• What is required: Write the entries out again exactly as they stand, but without the pictures.

::: Material provided

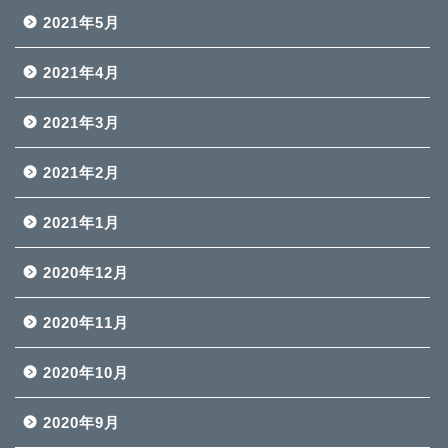
2021年5月
2021年4月
2021年3月
2021年2月
2021年1月
2020年12月
2020年11月
2020年10月
2020年9月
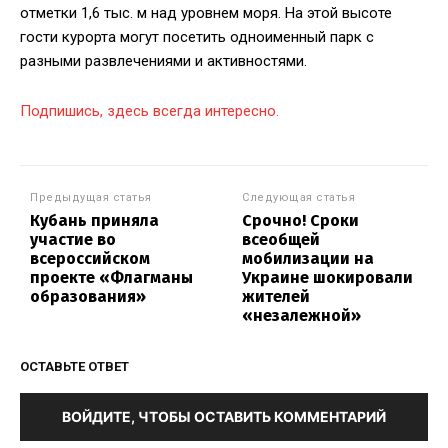
отметки 1,6 тыс. м над уровнем моря. На этой высоте
гости курорта могут посетить одноименный парк с
разными развлечениями и активностями.
Подпишись, здесь всегда интересно.
Предыдущая статья
Следующая статья
Кубань приняла
Срочно! Сроки
участие во
всеобщей
всероссийском
мобилизации на
проекте «Флагманы
Украине шокировали
образования»
жителей
«незалежной»
ОСТАВЬТЕ ОТВЕТ
ВОЙДИТЕ, ЧТОБЫ ОСТАВИТЬ КОММЕНТАРИЙ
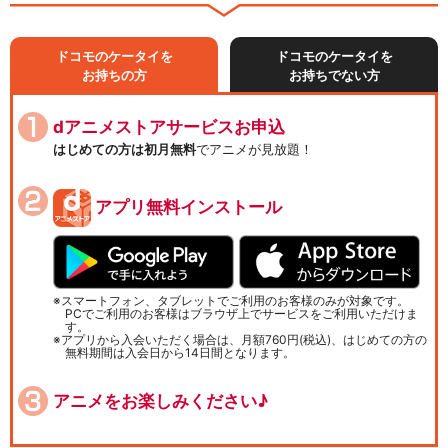
ドコモのケータイを
ドコモのケータイを
お持ちの方
お持ちでない方
dアニメストアサービスお申込
はじめての方は初月無料
でアニメが見放題！
アプリ無料インストール
スマートフォン、タブレットでご利用のお客様のみが対象です。
PCでご利用のお客様はブラウザ上でサービスをご利用いただけま
す。
アプリから入会いただく場合は、月額760円(税込)、はじめての方の
無料期間は入会日から14日間となります。
アニメをお楽しみください♪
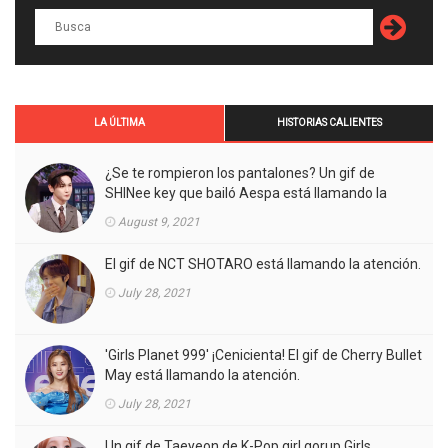
LA ÚLTIMA
HISTORIAS CALIENTES
¿Se te rompieron los pantalones? Un gif de
SHINee key que bailó Aespa está llamando la
atención.
August 9, 2021
El gif de NCT SHOTARO está llamando la atención.
July 28, 2021
'Girls Planet 999' ¡Cenicienta! El gif de Cherry Bullet
May está llamando la atención.
July 28, 2021
Un gif de Taeyeon de K-Pop girl gorup Girls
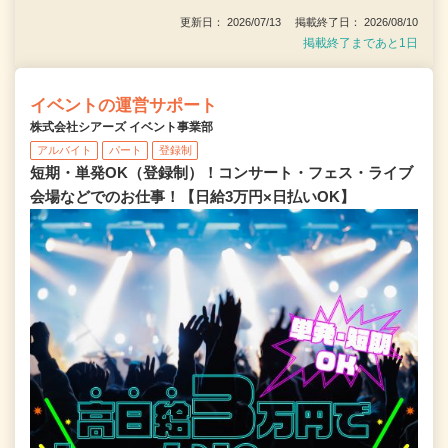
更新日： 2026/07/13 掲載終了日： 2026/08/10
掲載終了まであと1日
イベントの運営サポート
株式会社シアーズ イベント事業部
アルバイト
パート
登録制
短期・単発OK（登録制）！コンサート・フェス・ライブ
会場などでのお仕事！【日給3万円×日払いOK】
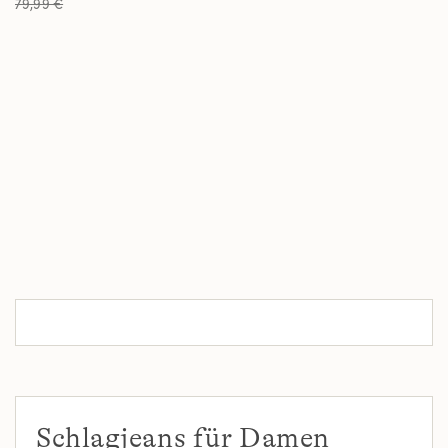
79,99 €
Schlagjeans für Damen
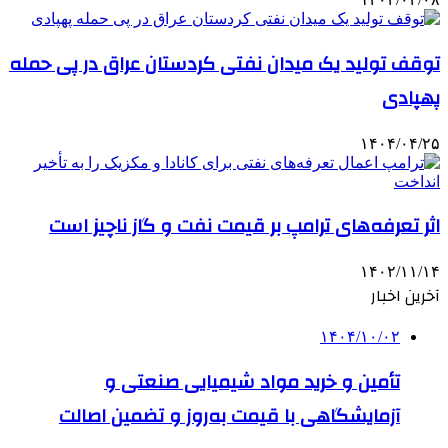
توقف تولید یک میدان نفتی کردستان عراق در پی حمله
پهپادی
۱۴۰۴/۰۴/۲۵
اثر تعرفه‌های ترامپ بر قیمت نفت و گاز ناچیز است
۱۴۰۲/۱۱/۱۴
آخرین اخبار
۱۴۰۴/۱۰/۰۲
تأمین و خرید مواد شیمیایی صنعتی و
آزمایشگاهی با قیمت به‌روز و تضمین اصالت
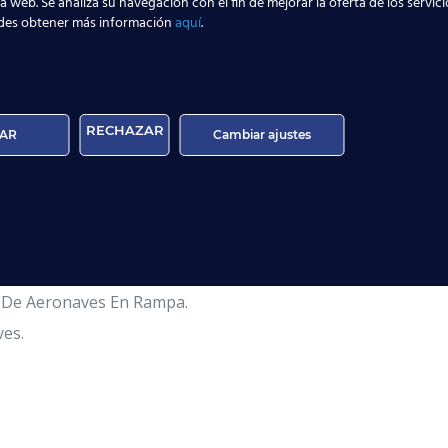
la web. Se analiza su navegación con el fin de mejorar la oferta de los servic
des obtener más información
aquí
.
ado Oficial De AESA.
el Carnet Oficial Categoría 9.
ios Aeroportuarios.
RECHAZAR
AR
Cambiar ajustes
turación De Vuelo Y Embarque.
 El Embarque Y World Tracer.
ancías De Carga Aérea.
espacho De Vuelo.
a De Aeronaves En Rampa.
ves.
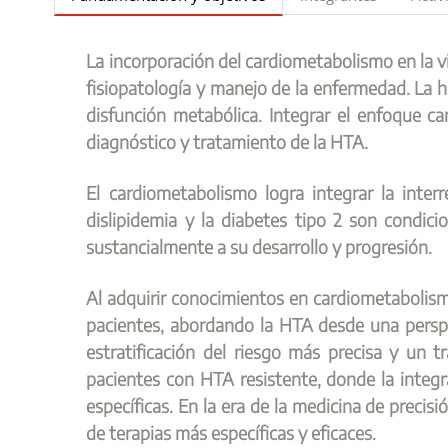
La incorporación del cardiometabolismo en la vis
fisiopatología y manejo de la enfermedad. La hi
disfunción metabólica. Integrar el enfoque ca
diagnóstico y tratamiento de la HTA.
El cardiometabolismo logra integrar la interr
dislipidemia y la diabetes tipo 2 son condi
sustancialmente a su desarrollo y progresión.
Al adquirir conocimientos en cardiometabolismo,
pacientes, abordando la HTA desde una perspe
estratificación del riesgo más precisa y un 
pacientes con HTA resistente, donde la integr
específicas. En la era de la medicina de preci
de terapias más específicas y eficaces.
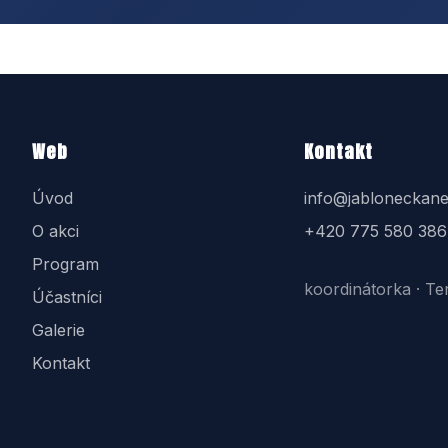
Web
Kontakt
Úvod
info@jabloneckane
O akci
+420 775 580 386
Program
koordinátorka · Te
Účastníci
Galerie
Kontakt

::::::

• Result:
2021年5月
2021年4月
2021年3月
2021年2月
2021年1月
2020年12月
2020年11月
2020年10月
2020年9月
отметки 1,6 тыс. м над уровнем моря. На этой высоте
гости курорта могут посетить одноименный парк с
разными развлечениями и активностями.
Подпишись, здесь всегда интересно.
Предыдущая статья
Следующая статья
Кубань приняла
Срочно! Сроки
участие во
всеобщей
всероссийском
мобилизации на
проекте «Флагманы
Украине шокировали
образования»
жителей
«незалежной»
ОСТАВЬТЕ ОТВЕТ
ВОЙДИТЕ, ЧТОБЫ ОСТАВИТЬ КОММЕНТАРИЙ
ドコモのケータイを
ドコモのケータイを
お持ちの方
お持ちでない方
dアニメストアサービスお申込
はじめての方は初月無料
でアニメが見放題！
アプリ無料インストール
スマートフォン、タブレットでご利用のお客様のみが対象です。
PCでご利用のお客様はブラウザ上でサービスをご利用いただけま
す。
アプリから入会いただく場合は、月額760円(税込)、はじめての方の
無料期間は入会日から14日間となります。
アニメをお楽しみください♪
LA ÚLTIMA
HISTORIAS CALIENTES
¿Se te rompieron los pantalones? Un gif de
SHINee key que bailó Aespa está llamando la
atención.
August 9, 2021
El gif de NCT SHOTARO está llamando la atención.
July 28, 2021
'Girls Planet 999' ¡Cenicienta! El gif de Cherry Bullet
May está llamando la atención.
July 28, 2021
Un gif de Taeyeon de K-Pop girl gorup Girls
更新日： 2026/07/13 掲載終了日： 2026/08/10
掲載終了まであと1日
イベントの運営サポート
株式会社シアーズ イベント事業部
アルバイト
パート
登録制
短期・単発OK（登録制）！コンサート・フェス・ライブ
会場などでのお仕事！【日給3万円×日払いOK】
79,99 €
Schlagjeans für Damen
توقف تولید یک میدان نفتی کردستان عراق در پی حمله
پهپادی
۱۴۰۴/۰۴/۲۵
اثر تعرفه‌های ترامپ بر قیمت نفت و گاز ناچیز است
۱۴۰۲/۱۱/۱۴
آخرین اخبار
۱۴۰۴/۱۰/۰۲
تأمین و خرید مواد شیمیایی صنعتی و
آزمایشگاهی با قیمت به‌روز و تضمین اصالت
la web. Se analiza su navegación con el fin de mejorar la oferta de los servic
des obtener más información
aquí
.
ado Oficial De AESA.
el Carnet Oficial Categoría 9.
ios Aeroportuarios.
RECHAZAR
AR
Cambiar ajustes
turación De Vuelo Y Embarque.
 El Embarque Y World Tracer.
ancías De Carga Aérea.
espacho De Vuelo.
a De Aeronaves En Rampa.
ves.
La incorporación del cardiometabolismo en la vis
fisiopatología y manejo de la enfermedad. La hi
disfunción metabólica. Integrar el enfoque ca
diagnóstico y tratamiento de la HTA.
El cardiometabolismo logra integrar la interr
dislipidemia y la diabetes tipo 2 son condi
sustancialmente a su desarrollo y progresión.
Al adquirir conocimientos en cardiometabolismo,
pacientes, abordando la HTA desde una perspe
estratificación del riesgo más precisa y un 
pacientes con HTA resistente, donde la integr
específicas. En la era de la medicina de preci
de terapias más específicas y eficaces.
Web
Kontakt
Úvod
info@jabloneckane
O akci
+420 775 580 386
Program
koordinátorka · Te
Účastníci
Galerie
Kontakt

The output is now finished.